### WHAT NEEDS TO BE DONE
Scanning the entries below, copy every line that contains the word "procurement".

### DATA FOR PROCESSING
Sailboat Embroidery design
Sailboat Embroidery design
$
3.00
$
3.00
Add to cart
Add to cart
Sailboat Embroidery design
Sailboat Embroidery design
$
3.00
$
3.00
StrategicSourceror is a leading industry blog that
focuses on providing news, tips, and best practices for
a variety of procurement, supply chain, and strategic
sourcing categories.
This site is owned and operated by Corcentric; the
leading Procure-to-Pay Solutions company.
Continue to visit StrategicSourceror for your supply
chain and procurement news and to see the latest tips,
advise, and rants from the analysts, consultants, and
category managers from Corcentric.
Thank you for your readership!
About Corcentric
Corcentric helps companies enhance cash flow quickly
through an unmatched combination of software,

* * *

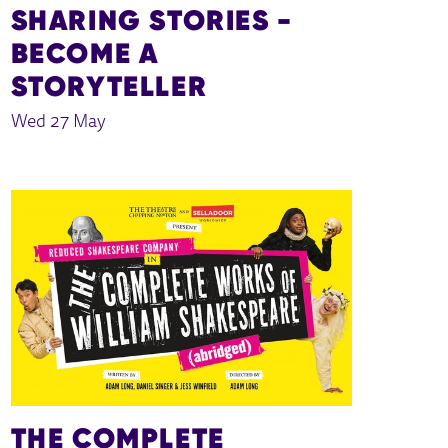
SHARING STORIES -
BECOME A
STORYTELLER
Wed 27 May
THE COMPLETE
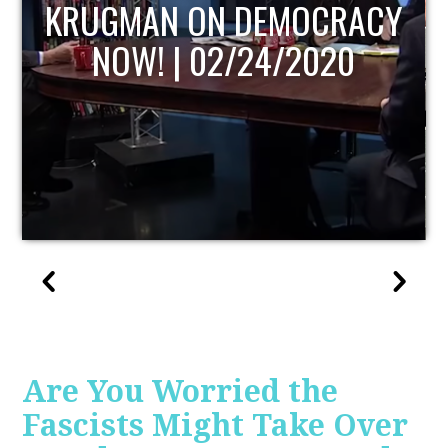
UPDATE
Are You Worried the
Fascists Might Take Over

### TASK ANSWER
a variety of procurement, supply chain, and strategic
chain and procurement news and to see the latest tips,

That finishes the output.